Task to carry out - Retype the entries, please, from their first line to the line containing "Comfortable roof-mou", exactly and only those lines, minus the pictures.

Input data -
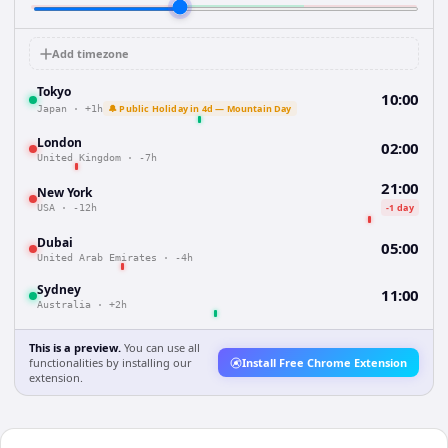
Add timezone
Tokyo
10:00
🔔 Public Holiday in 4d — Mountain Day
Japan
·
+1h
London
02:00
United Kingdom
·
-7h
21:00
New York
-1 day
USA
·
-12h
Dubai
05:00
United Arab Emirates
·
-4h
Sydney
11:00
Australia
·
+2h
This is a preview.
You can use all
functionalities by installing our
Install Free Chrome Extension
extension.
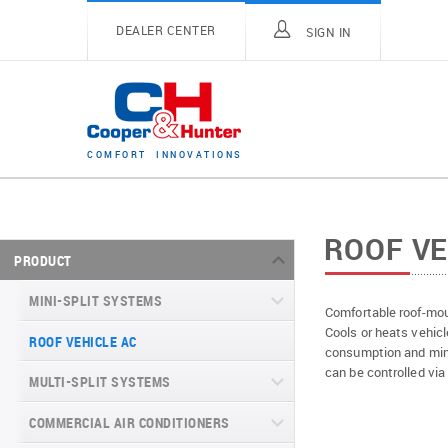
DEALER CENTER
SIGN IN
C
O
M
F
O
R
T
I
N
N
O
V
A
T
I
O
N
S
ROOF VE
PRODUCT
MINI-SPLIT SYSTEMS
Comfortable roof-mou
Cools or heats vehicl
ROOF VEHICLE AC
MINI-SPLIT SYSTEMS INVERTER
consumption and mini
TYPE
can be controlled via
MULTI-SPLIT SYSTEMS
MINI-SPLIT SYSTEMS HEAT PUMP
VITAL SERIES (GEN VI)
TYPE
COMMERCIAL AIR CONDITIONERS
VITAL PLUS
VEYRON SERIES (GEN VI)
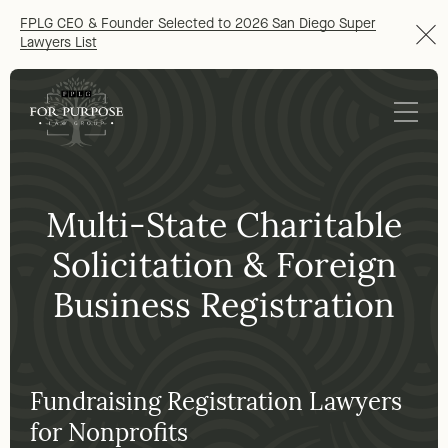
FPLG CEO & Founder Selected to 2026 San Diego Super
Lawyers List
Multi-State Charitable
Solicitation & Foreign
Business Registration
Fundraising Registration Lawyers
for Nonprofits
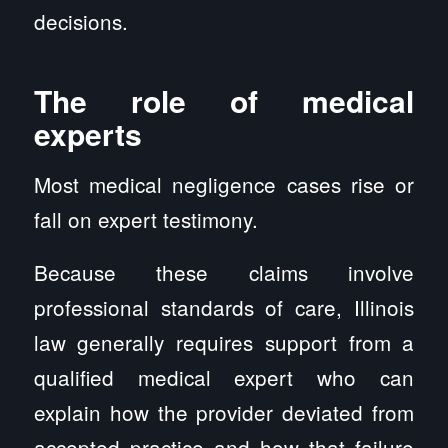
decisions.
The role of medical
experts
Most medical negligence cases rise or
fall on expert testimony.
Because these claims involve
professional standards of care, Illinois
law generally requires support from a
qualified medical expert who can
explain how the provider deviated from
accepted practice and how that failure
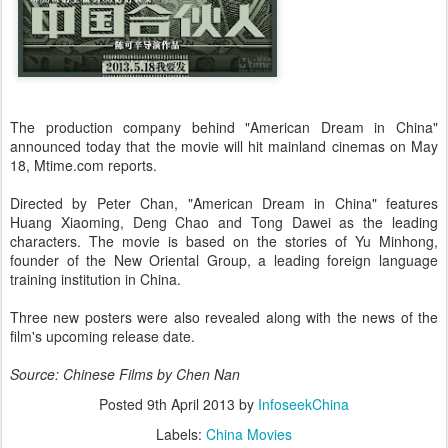
The production company behind "American Dream in China"
announced today that the movie will hit mainland cinemas on May
18, Mtime.com reports.
Directed by Peter Chan, "American Dream in China" features
Huang Xiaoming, Deng Chao and Tong Dawei as the leading
characters. The movie is based on the stories of Yu Minhong,
founder of the New Oriental Group, a leading foreign language
training institution in China.
Three new posters were also revealed along with the news of the
film's upcoming release date.
Source: Chinese Films by Chen Nan
Posted
9th April 2013
by
InfoseekChina
Labels:
China Movies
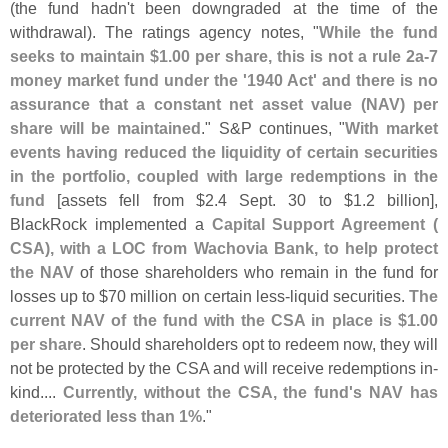
(
the fund hadn'
t been downgraded at the time of the
withdrawal). The ratings agency notes, "
While the fund
seeks to maintain $
1.
00 per share, this is not a rule 2a-
7
money market fund under the '
1940 Act' and there is no
assurance that a constant net asset value (
NAV) per
share will be maintained
." S&
P continues, "
With market
events having reduced the liquidity of certain securities
in the portfolio, coupled with large redemptions in the
fund
[
assets fell from $
2.
4 Sept. 30 to $
1.
2 billion],
BlackRock implemented a
Capital Support Agreement (
CSA), with a LOC from Wachovia Bank, to help protect
the NAV
of those shareholders who remain in the fund for
losses up to $
70 million on certain less-
liquid securities.
The
current NAV of the fund with the CSA in place is $
1.
00
per share
. Should shareholders opt to redeem now, they will
not be protected by the CSA and will receive redemptions in-
kind....
Currently, without the CSA, the fund'
s NAV has
deteriorated less than 1%
."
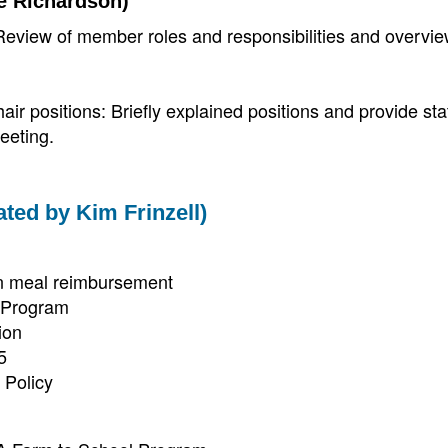
e Richardson)
view of member roles and responsibilities and overvie
air positions: Briefly explained positions and provide s
eeting.
tated by Kim Frinzell)
an meal reimbursement
s Program
ion
5
 Policy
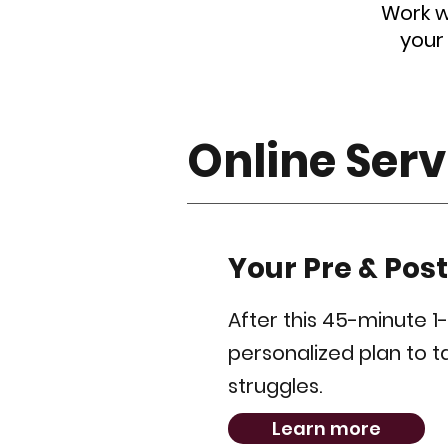
Work w
your
Online Serv
Your Pre & Pos
After this 45-minute 1
personalized plan to 
struggles.
Learn more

Response to this task -
Add timezone
Tokyo
10:00
🔔 Public Holiday in 4d — Mountain Day
Japan
·
+1h
London
02:00
United Kingdom
·
-7h
21:00
New York
-1 day
USA
·
-12h
Dubai
05:00
United Arab Emirates
·
-4h
Sydney
11:00
Australia
·
+2h
This is a preview.
You can use all
functionalities by installing our
Install Free Chrome Extension
extension.
DEALER CENTER
SIGN IN
C
O
M
F
O
R
T
I
N
N
O
V
A
T
I
O
N
S
ROOF VE
PRODUCT
MINI-SPLIT SYSTEMS
Comfortable roof-mou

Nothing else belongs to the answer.